What the task asks
A verbatim copy is needed of the lines below from the one containing "Gastroenterologia" up to and including the one containing "tư khoa học và công nghệ rủi ro cao", excluding pictures.

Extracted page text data
»»
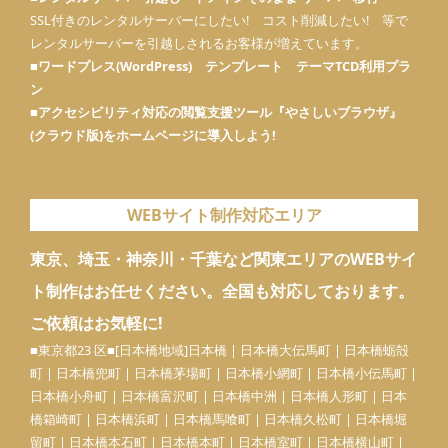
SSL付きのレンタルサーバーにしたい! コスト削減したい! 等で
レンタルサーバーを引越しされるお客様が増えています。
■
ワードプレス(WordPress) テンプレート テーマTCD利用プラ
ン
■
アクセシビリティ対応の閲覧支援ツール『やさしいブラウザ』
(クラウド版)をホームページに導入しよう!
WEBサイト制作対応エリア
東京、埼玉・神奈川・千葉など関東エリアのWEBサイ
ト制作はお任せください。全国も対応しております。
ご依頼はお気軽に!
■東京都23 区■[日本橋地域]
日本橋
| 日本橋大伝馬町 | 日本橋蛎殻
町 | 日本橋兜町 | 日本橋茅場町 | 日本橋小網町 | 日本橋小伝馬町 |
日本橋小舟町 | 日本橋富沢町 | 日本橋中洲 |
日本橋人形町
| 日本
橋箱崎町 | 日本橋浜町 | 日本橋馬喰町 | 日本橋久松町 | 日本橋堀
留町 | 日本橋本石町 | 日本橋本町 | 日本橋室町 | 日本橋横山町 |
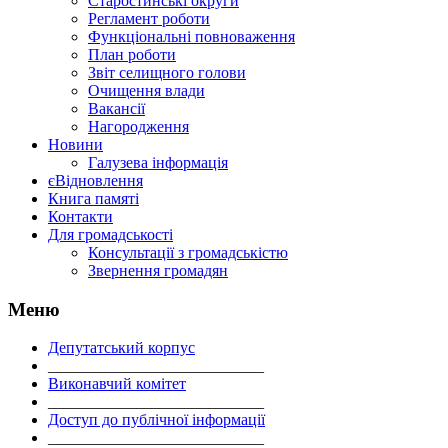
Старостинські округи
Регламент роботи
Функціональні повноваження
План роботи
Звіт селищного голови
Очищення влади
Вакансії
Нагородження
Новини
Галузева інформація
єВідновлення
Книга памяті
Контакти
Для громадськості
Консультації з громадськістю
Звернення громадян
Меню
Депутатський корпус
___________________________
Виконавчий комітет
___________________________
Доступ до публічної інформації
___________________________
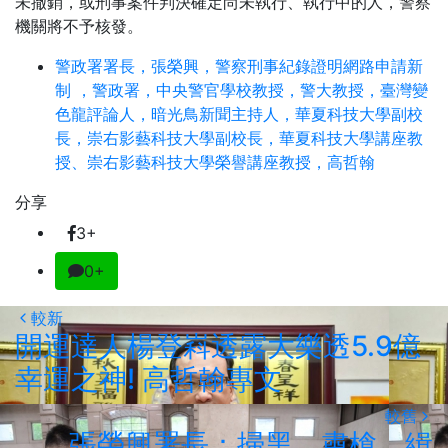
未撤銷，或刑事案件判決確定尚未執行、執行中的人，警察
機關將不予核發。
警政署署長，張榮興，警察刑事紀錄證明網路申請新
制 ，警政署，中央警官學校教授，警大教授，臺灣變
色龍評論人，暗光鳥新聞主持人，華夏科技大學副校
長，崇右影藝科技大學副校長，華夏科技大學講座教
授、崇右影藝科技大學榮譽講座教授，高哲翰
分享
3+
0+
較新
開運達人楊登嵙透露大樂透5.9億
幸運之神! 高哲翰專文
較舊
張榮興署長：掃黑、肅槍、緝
««
»»
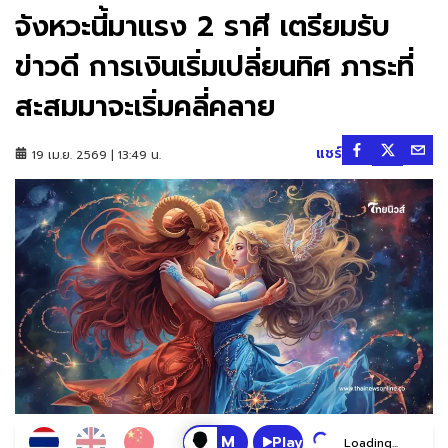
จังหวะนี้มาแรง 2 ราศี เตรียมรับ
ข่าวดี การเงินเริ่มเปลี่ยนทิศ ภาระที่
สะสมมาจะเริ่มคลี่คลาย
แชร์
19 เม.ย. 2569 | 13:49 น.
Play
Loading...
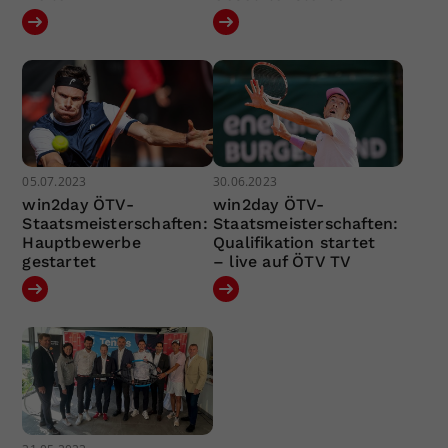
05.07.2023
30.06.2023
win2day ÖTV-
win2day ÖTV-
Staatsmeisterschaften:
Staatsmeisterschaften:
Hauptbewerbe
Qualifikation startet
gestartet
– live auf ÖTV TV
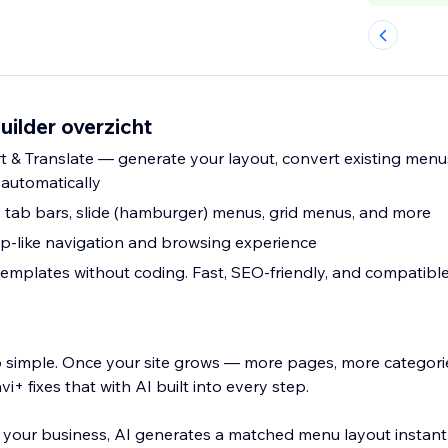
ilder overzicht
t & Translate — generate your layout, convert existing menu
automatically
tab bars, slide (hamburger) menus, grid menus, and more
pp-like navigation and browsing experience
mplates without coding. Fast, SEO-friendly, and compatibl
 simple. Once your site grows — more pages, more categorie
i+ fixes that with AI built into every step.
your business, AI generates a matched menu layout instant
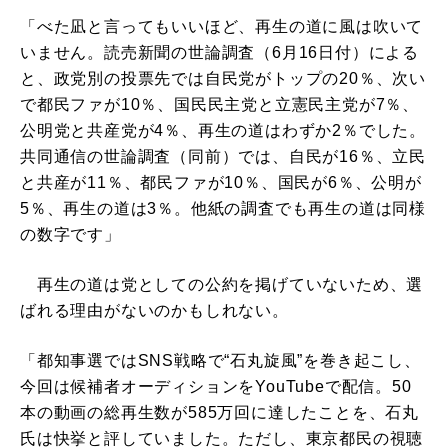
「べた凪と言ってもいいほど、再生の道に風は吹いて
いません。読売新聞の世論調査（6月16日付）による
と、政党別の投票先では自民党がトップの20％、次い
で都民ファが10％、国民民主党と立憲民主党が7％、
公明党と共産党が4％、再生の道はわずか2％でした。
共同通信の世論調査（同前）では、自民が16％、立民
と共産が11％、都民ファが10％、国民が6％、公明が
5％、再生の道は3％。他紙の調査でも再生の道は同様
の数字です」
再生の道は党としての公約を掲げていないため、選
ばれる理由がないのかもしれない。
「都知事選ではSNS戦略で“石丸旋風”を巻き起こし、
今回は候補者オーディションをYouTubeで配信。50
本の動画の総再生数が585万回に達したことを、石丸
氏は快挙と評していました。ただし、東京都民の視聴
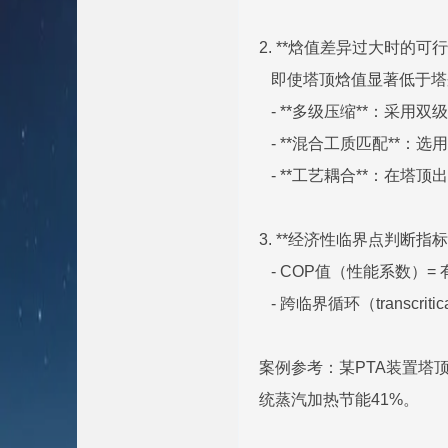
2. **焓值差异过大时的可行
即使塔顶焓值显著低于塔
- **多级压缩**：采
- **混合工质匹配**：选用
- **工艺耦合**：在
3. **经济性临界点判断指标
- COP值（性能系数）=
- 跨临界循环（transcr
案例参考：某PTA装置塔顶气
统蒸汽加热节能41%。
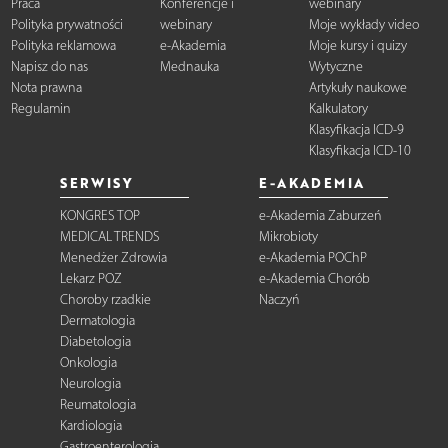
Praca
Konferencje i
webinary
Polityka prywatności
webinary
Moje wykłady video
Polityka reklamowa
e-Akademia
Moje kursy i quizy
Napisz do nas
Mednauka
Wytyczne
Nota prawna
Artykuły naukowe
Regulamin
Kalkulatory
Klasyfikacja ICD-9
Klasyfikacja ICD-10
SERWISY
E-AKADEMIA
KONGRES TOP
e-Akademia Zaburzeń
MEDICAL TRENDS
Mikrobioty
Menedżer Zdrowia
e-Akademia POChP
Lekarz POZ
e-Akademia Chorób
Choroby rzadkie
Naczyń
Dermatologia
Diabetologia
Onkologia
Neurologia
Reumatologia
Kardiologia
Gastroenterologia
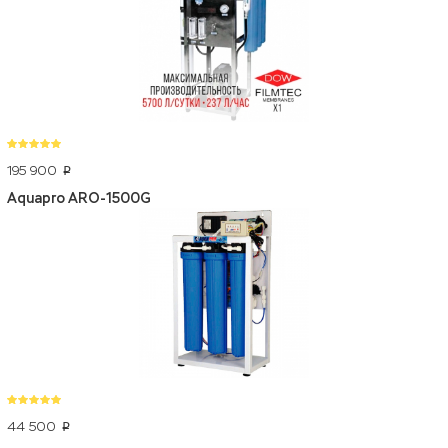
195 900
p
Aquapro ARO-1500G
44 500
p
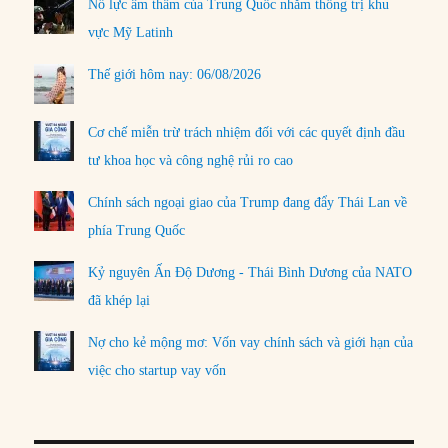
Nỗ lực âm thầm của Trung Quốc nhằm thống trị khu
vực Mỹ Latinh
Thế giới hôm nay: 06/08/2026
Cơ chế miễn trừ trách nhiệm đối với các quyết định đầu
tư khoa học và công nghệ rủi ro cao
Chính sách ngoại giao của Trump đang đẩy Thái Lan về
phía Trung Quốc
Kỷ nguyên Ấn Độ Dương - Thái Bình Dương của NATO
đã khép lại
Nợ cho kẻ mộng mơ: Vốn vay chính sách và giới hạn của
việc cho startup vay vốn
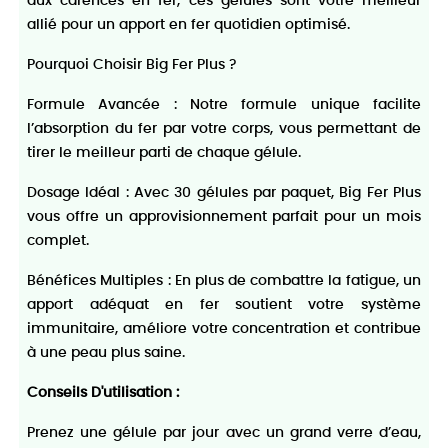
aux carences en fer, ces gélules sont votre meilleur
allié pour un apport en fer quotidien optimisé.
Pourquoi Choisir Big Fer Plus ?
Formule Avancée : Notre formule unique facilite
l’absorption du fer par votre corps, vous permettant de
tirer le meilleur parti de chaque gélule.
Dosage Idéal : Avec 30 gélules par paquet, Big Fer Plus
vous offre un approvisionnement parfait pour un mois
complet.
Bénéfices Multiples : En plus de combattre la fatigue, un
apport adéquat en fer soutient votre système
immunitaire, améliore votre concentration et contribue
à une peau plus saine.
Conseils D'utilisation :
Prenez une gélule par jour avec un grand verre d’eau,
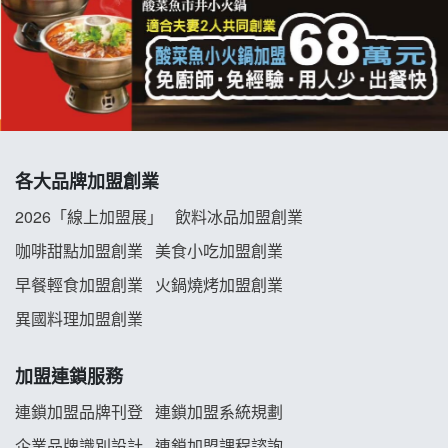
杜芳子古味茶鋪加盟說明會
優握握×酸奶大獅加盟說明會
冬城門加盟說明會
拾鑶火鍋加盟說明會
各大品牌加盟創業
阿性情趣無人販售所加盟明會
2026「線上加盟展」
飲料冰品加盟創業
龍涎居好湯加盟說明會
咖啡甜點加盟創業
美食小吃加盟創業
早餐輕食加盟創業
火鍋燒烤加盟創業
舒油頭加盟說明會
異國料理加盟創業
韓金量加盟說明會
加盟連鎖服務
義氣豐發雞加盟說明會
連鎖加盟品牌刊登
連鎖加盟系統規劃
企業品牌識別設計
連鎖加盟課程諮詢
««
Written answer
Gastroenterologia
195 900
p
Aquapro ARO-1500G
44 500
p
Nỗ lực âm thầm của Trung Quốc nhằm thống trị khu
vực Mỹ Latinh
Thế giới hôm nay: 06/08/2026
Cơ chế miễn trừ trách nhiệm đối với các quyết định đầu
tư khoa học và công nghệ rủi ro cao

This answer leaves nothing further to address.